[Stored dataset items]

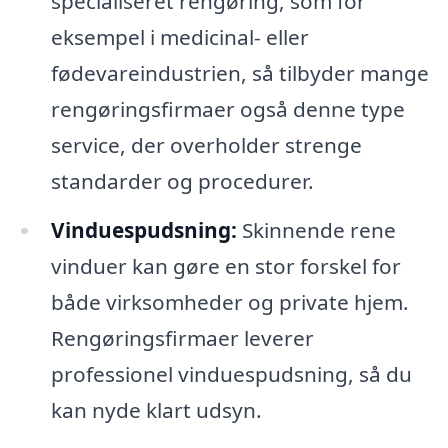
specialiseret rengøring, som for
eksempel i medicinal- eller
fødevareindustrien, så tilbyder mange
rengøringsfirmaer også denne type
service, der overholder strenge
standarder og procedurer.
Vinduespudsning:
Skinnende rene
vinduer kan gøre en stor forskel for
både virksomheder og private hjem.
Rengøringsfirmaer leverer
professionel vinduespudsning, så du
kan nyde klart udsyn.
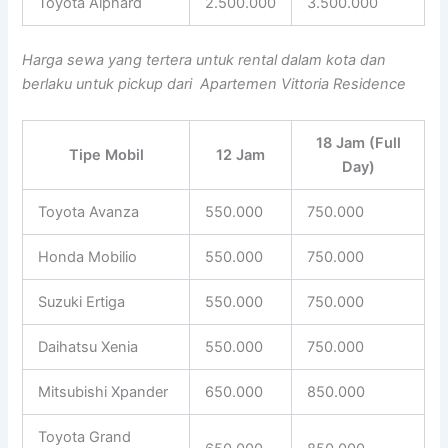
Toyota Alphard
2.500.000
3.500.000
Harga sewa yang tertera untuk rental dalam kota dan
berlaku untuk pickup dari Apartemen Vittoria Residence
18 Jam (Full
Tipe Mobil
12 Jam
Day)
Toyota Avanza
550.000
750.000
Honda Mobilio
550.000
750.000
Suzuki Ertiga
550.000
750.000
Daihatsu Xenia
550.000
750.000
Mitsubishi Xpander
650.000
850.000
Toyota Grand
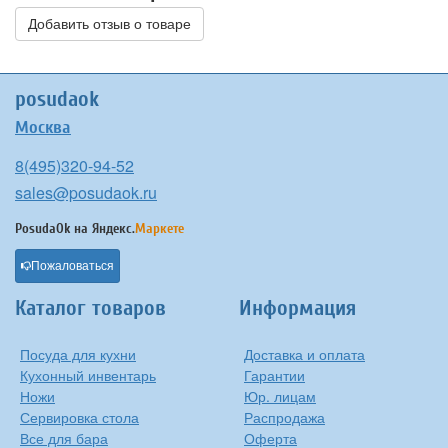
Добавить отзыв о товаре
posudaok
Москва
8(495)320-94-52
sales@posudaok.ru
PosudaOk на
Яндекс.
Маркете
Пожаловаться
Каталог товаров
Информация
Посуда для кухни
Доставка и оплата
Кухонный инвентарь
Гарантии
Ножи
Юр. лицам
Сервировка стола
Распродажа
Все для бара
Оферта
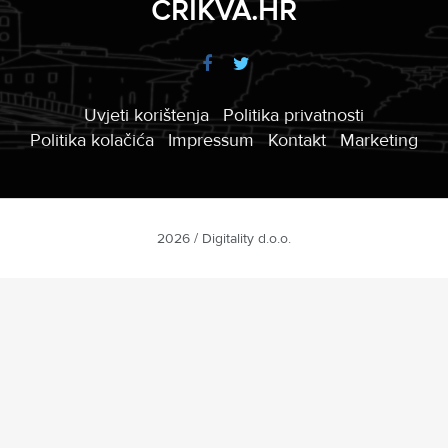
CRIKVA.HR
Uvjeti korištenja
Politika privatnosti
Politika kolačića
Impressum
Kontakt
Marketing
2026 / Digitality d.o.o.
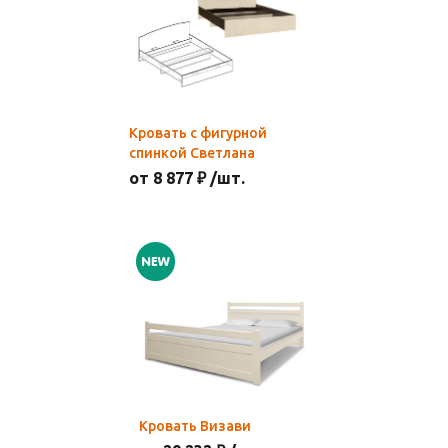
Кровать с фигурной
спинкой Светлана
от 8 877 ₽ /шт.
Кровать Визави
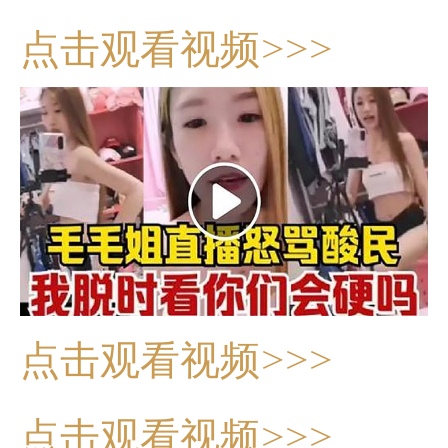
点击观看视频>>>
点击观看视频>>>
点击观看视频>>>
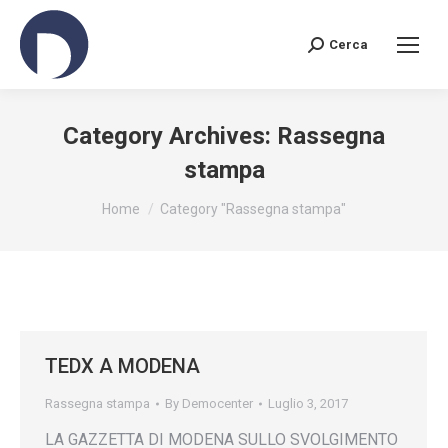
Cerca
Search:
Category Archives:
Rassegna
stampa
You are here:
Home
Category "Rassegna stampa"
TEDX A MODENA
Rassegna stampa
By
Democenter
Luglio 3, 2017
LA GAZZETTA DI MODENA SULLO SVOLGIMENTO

▸ REQUIRED WORK: Before handing back the copy, remove the pictures; otherwise print the data exactly.

▸ EXPECTED OUTPUT:
specialiseret rengøring, som for
eksempel i medicinal- eller
fødevareindustrien, så tilbyder mange
rengøringsfirmaer også denne type
service, der overholder strenge
standarder og procedurer.
Vinduespudsning:
Skinnende rene
vinduer kan gøre en stor forskel for
både virksomheder og private hjem.
Rengøringsfirmaer leverer
professionel vinduespudsning, så du
kan nyde klart udsyn.
Toyota Alphard
2.500.000
3.500.000
Harga sewa yang tertera untuk rental dalam kota dan
berlaku untuk pickup dari Apartemen Vittoria Residence
18 Jam (Full
Tipe Mobil
12 Jam
Day)
Toyota Avanza
550.000
750.000
Honda Mobilio
550.000
750.000
Suzuki Ertiga
550.000
750.000
Daihatsu Xenia
550.000
750.000
Mitsubishi Xpander
650.000
850.000
Toyota Grand
Добавить отзыв о товаре
posudaok
Москва
8(495)320-94-52
sales@posudaok.ru
PosudaOk на
Яндекс.
Маркете
Пожаловаться
Каталог товаров
Информация
Посуда для кухни
Доставка и оплата
Кухонный инвентарь
Гарантии
Ножи
Юр. лицам
Сервировка стола
Распродажа
Все для бара
Оферта
CRIKVA.HR
Uvjeti korištenja
Politika privatnosti
Politika kolačića
Impressum
Kontakt
Marketing
2026 / Digitality d.o.o.
Кровать с фигурной
спинкой Светлана
от 8 877 ₽ /шт.
Кровать Визави
点击观看视频>>>
点击观看视频>>>
点击观看视频>>>
Cerca
Search:
Category Archives:
Rassegna
stampa
You are here:
Home
Category "Rassegna stampa"
TEDX A MODENA
Rassegna stampa
By
Democenter
Luglio 3, 2017
LA GAZZETTA DI MODENA SULLO SVOLGIMENTO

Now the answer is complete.